- Work instructions
Copy each record exactly as it reads, leaving out any pictures it holds.

[Data in this exercise — start]

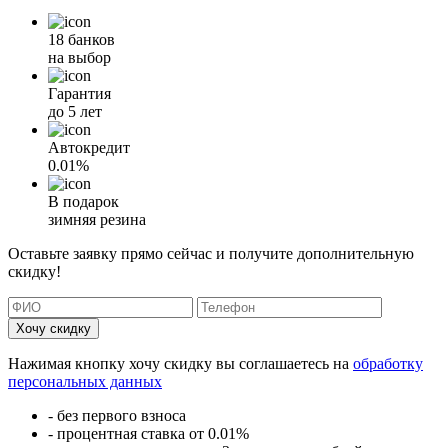
18 банков
на выбор
Гарантия
до 5 лет
Автокредит
0.01%
В подарок
зимняя резина
Оставьте заявку прямо сейчас и получите дополнительную
скидку!
Хочу скидку
Нажимая кнопку хочу скидку вы соглашаетесь на
обработку
персональных данных
- без первого взноса
- процентная ставка от 0.01%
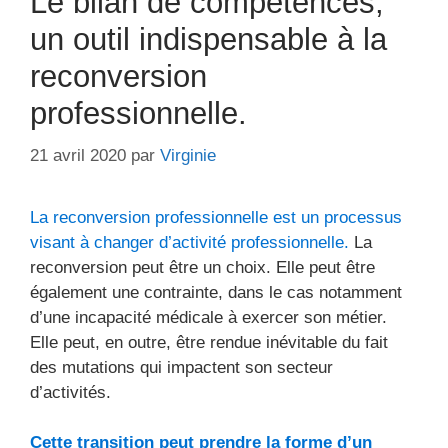
Le bilan de compétences,
un outil indispensable à la
reconversion
professionnelle.
21 avril 2020
par
Virginie
La reconversion professionnelle est un processus
visant à changer d’activité professionnelle.
La
reconversion peut être un choix. Elle peut être
également une contrainte, dans le cas notamment
d’une incapacité médicale à exercer son métier.
Elle peut, en outre, être rendue inévitable du fait
des mutations qui impactent son secteur
d’activités.
Cette transition peut prendre la forme d’un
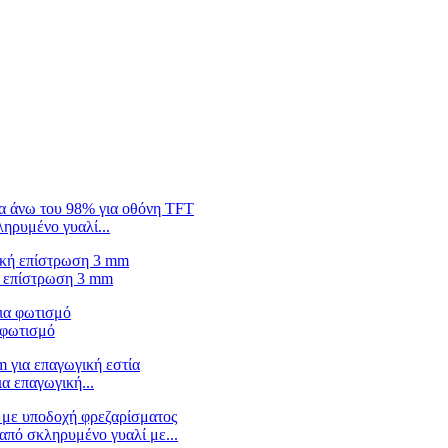
ηρυμένο γυαλί...
ή επίστρωση 3 mm
 φωτισμό
 επαγωγική...
από σκληρυμένο γυαλί με...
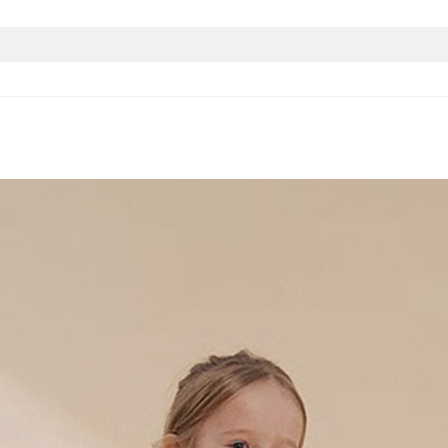
有可授权的自有品牌
适合身高
货源类型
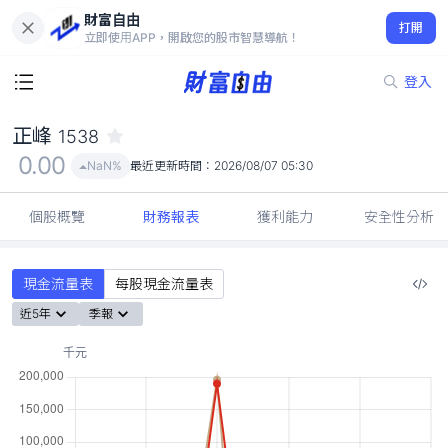
財富自由
正峰 1538
打開
0.00
NaN%
立即使用APP，開啟您的股市智慧導航！
登入
正峰
1538
0.00
NaN%
最近更新時間：
2026/08/07 05:30
個股概覽
財務報表
獲利能力
安全性分析
現金流量表
每股現金流量表
近5年
季報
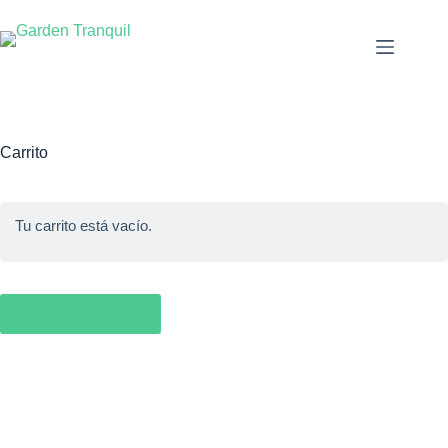
Carrito
Tu carrito está vacío.
Volver a la tienda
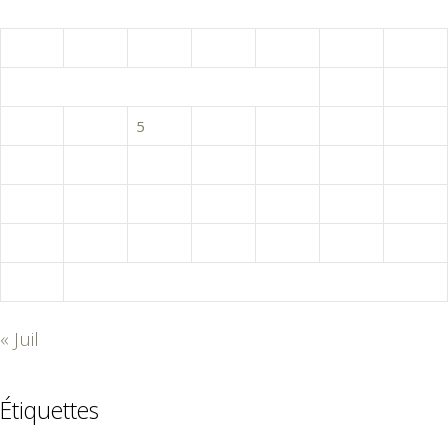
août 2026
L
M
M
J
V
S
D
1
2
3
4
5
6
7
8
9
10
11
12
13
14
15
16
17
18
19
20
21
22
23
24
25
26
27
28
29
30
31
« Juil
Étiquettes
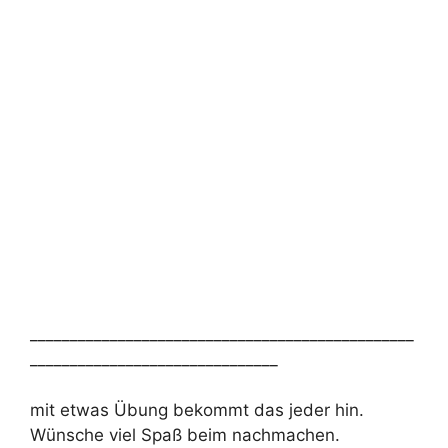
________________________________________________
_______________________________
mit etwas Übung bekommt das jeder hin.
Wünsche viel Spaß beim nachmachen.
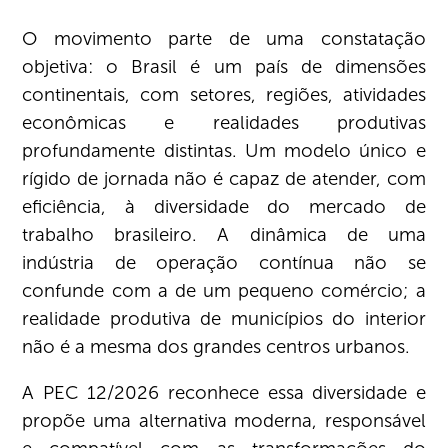
O movimento parte de uma constatação
objetiva: o Brasil é um país de dimensões
continentais, com setores, regiões, atividades
econômicas e realidades produtivas
profundamente distintas. Um modelo único e
rígido de jornada não é capaz de atender, com
eficiência, à diversidade do mercado de
trabalho brasileiro. A dinâmica de uma
indústria de operação contínua não se
confunde com a de um pequeno comércio; a
realidade produtiva de municípios do interior
não é a mesma dos grandes centros urbanos.
A PEC 12/2026 reconhece essa diversidade e
propõe uma alternativa moderna, responsável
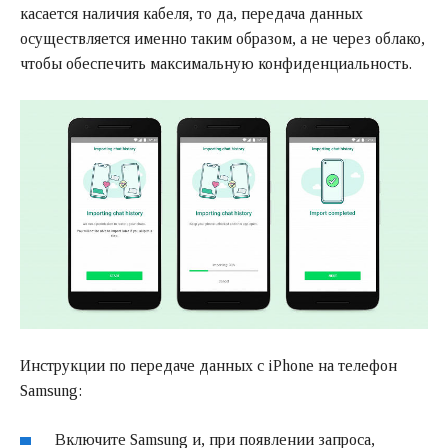
касается наличия кабеля, то да, передача данных
осуществляется именно таким образом, а не через облако,
чтобы обеспечить максимальную конфиденциальность.
Инструкции по передаче данных с iPhone на телефон
Samsung:
Включите Samsung и, при появлении запроса,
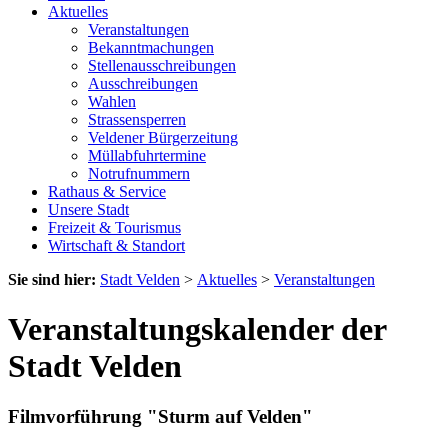
Aktuelles
Veranstaltungen
Bekanntmachungen
Stellenausschreibungen
Ausschreibungen
Wahlen
Strassensperren
Veldener Bürgerzeitung
Müllabfuhrtermine
Notrufnummern
Rathaus & Service
Unsere Stadt
Freizeit & Tourismus
Wirtschaft & Standort
Sie sind hier:
Stadt Velden
>
Aktuelles
>
Veranstaltungen
Veranstaltungskalender der
Stadt Velden
Filmvorführung "Sturm auf Velden"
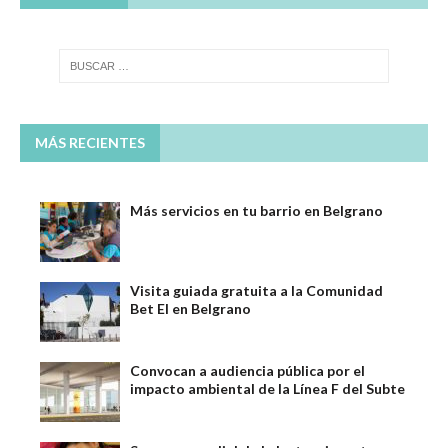
MÁS RECIENTES
Más servicios en tu barrio en Belgrano
Visita guiada gratuita a la Comunidad
Bet El en Belgrano
Convocan a audiencia pública por el
impacto ambiental de la Línea F del Subte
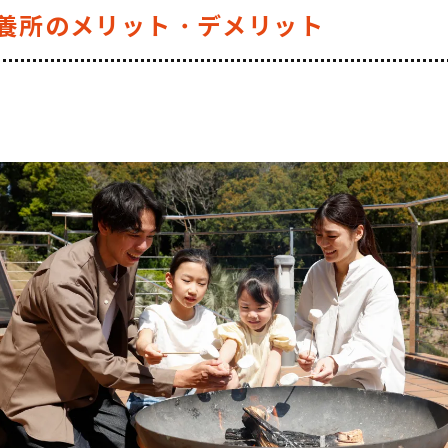
養所のメリット・デメリット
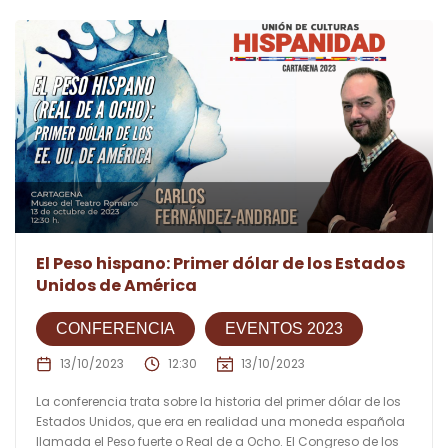
El Peso hispano: Primer dólar de los Estados
Unidos de América
CONFERENCIA
EVENTOS 2023
13/10/2023
12:30
13/10/2023
La conferencia trata sobre la historia del primer dólar de los
Estados Unidos, que era en realidad una moneda española
llamada el Peso fuerte o Real de a Ocho. El Congreso de los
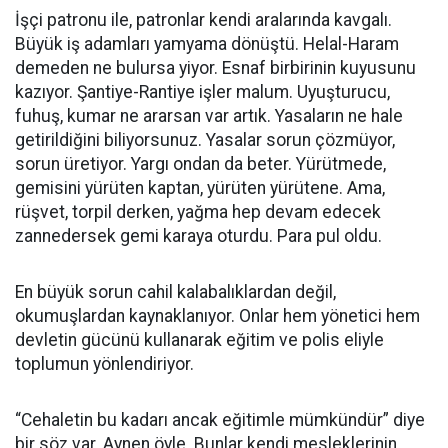
İşçi patronu ile, patronlar kendi aralarında kavgalı.
Büyük iş adamları yamyama dönüştü. Helal-Haram
demeden ne bulursa yiyor. Esnaf birbirinin kuyusunu
kazıyor. Şantiye-Rantiye işler malum. Uyuşturucu,
fuhuş, kumar ne ararsan var artık. Yasaların ne hale
getirildiğini biliyorsunuz. Yasalar sorun çözmüyor,
sorun üretiyor. Yargı ondan da beter. Yürütmede,
gemisini yürüten kaptan, yürüten yürütene. Ama,
rüşvet, torpil derken, yağma hep devam edecek
zannedersek gemi karaya oturdu. Para pul oldu.
En büyük sorun cahil kalabalıklardan değil,
okumuşlardan kaynaklanıyor. Onlar hem yönetici hem
devletin gücünü kullanarak eğitim ve polis eliyle
toplumun yönlendiriyor.
“Cehaletin bu kadarı ancak eğitimle mümkündür” diye
bir söz var. Aynen öyle. Bunlar kendi mesleklerinin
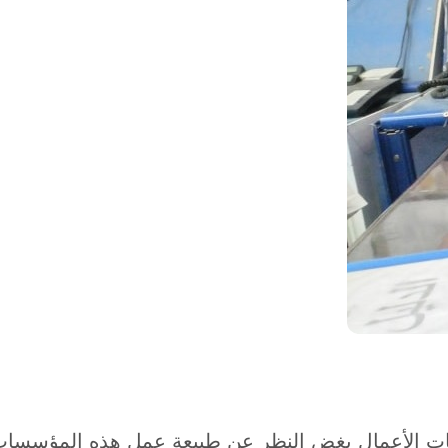
ظمات الأعمال بغض النظر عن طبيعة عمل هذه المؤسسات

[Data in this exercise — finish]

- Reply to the task
18 банков
на выбор
Гарантия
до 5 лет
Автокредит
0.01%
В подарок
зимняя резина
Оставьте заявку прямо сейчас и получите дополнительную
скидку!
Хочу скидку
Нажимая кнопку хочу скидку вы соглашаетесь на
обработку
персональных данных
- без первого взноса
- процентная ставка от 0.01%
Le bilan de compétences,
un outil indispensable à la
reconversion
professionnelle.
21 avril 2020
par
Virginie
La reconversion professionnelle est un processus
visant à changer d’activité professionnelle.
La
reconversion peut être un choix. Elle peut être
également une contrainte, dans le cas notamment
d’une incapacité médicale à exercer son métier.
Elle peut, en outre, être rendue inévitable du fait
des mutations qui impactent son secteur
d’activités.
Cette transition peut prendre la forme d’un
ηρυμένο γυαλί...
ή επίστρωση 3 mm
 φωτισμό
 επαγωγική...
από σκληρυμένο γυαλί με...
有可授权的自有品牌
适合身高
货源类型
財富自由
正峰 1538
打開
0.00
NaN%
立即使用APP，開啟您的股市智慧導航！
登入
正峰
1538
0.00
NaN%
最近更新時間：
2026/08/07 05:30
個股概覽
財務報表
獲利能力
安全性分析
現金流量表
每股現金流量表
近5年
季報
Carrito
Tu carrito está vacío.
Volver a la tienda
août 2026
L
M
M
J
V
S
D
1
2
3
4
5
6
7
8
9
10
11
12
13
14
15
16
17
18
19
20
21
22
23
24
25
26
27
28
29
30
31
« Juil
Étiquettes
________________________________________________
_______________________________
mit etwas Übung bekommt das jeder hin.
Wünsche viel Spaß beim nachmachen.
O movimento parte de uma constatação
objetiva: o Brasil é um país de dimensões
continentais, com setores, regiões, atividades
econômicas e realidades produtivas
profundamente distintas. Um modelo único e
rígido de jornada não é capaz de atender, com
eficiência, à diversidade do mercado de
trabalho brasileiro. A dinâmica de uma
indústria de operação contínua não se
confunde com a de um pequeno comércio; a
realidade produtiva de municípios do interior
não é a mesma dos grandes centros urbanos.
A PEC 12/2026 reconhece essa diversidade e
propõe uma alternativa moderna, responsável
касается наличия кабеля, то да, передача данных
осуществляется именно таким образом, а не через облако,
чтобы обеспечить максимальную конфиденциальность.
Инструкции по передаче данных с iPhone на телефон
Samsung:
Включите Samsung и, при появлении запроса,
Aktuelles
Veranstaltungen
Bekanntmachungen
Stellenausschreibungen
Ausschreibungen
Wahlen
Strassensperren
Veldener Bürgerzeitung
Müllabfuhrtermine
Notrufnummern
Rathaus & Service
Unsere Stadt
Freizeit & Tourismus
Wirtschaft & Standort
Sie sind hier:
Stadt Velden
>
Aktuelles
>
Veranstaltungen
Veranstaltungskalender der
Stadt Velden
Filmvorführung "Sturm auf Velden"
MÁS RECIENTES
Más servicios en tu barrio en Belgrano
Visita guiada gratuita a la Comunidad
Bet El en Belgrano
Convocan a audiencia pública por el
impacto ambiental de la Línea F del Subte
養所のメリット・デメリット
El Peso hispano: Primer dólar de los Estados
Unidos de América
CONFERENCIA
EVENTOS 2023
13/10/2023
12:30
13/10/2023
La conferencia trata sobre la historia del primer dólar de los
Estados Unidos, que era en realidad una moneda española
llamada el Peso fuerte o Real de a Ocho. El Congreso de los
İşçi patronu ile, patronlar kendi aralarında kavgalı.
Büyük iş adamları yamyama dönüştü. Helal-Haram
demeden ne bulursa yiyor. Esnaf birbirinin kuyusunu
kazıyor. Şantiye-Rantiye işler malum. Uyuşturucu,
fuhuş, kumar ne ararsan var artık. Yasaların ne hale
getirildiğini biliyorsunuz. Yasalar sorun çözmüyor,
sorun üretiyor. Yargı ondan da beter. Yürütmede,
gemisini yürüten kaptan, yürüten yürütene. Ama,
rüşvet, torpil derken, yağma hep devam edecek
zannedersek gemi karaya oturdu. Para pul oldu.
En büyük sorun cahil kalabalıklardan değil,
okumuşlardan kaynaklanıyor. Onlar hem yönetici hem
devletin gücünü kullanarak eğitim ve polis eliyle
toplumun yönlendiriyor.
“Cehaletin bu kadarı ancak eğitimle mümkündür” diye
bir söz var. Aynen öyle. Bunlar kendi mesleklerinin
ظمات الأعمال بغض النظر عن طبيعة عمل هذه المؤسسات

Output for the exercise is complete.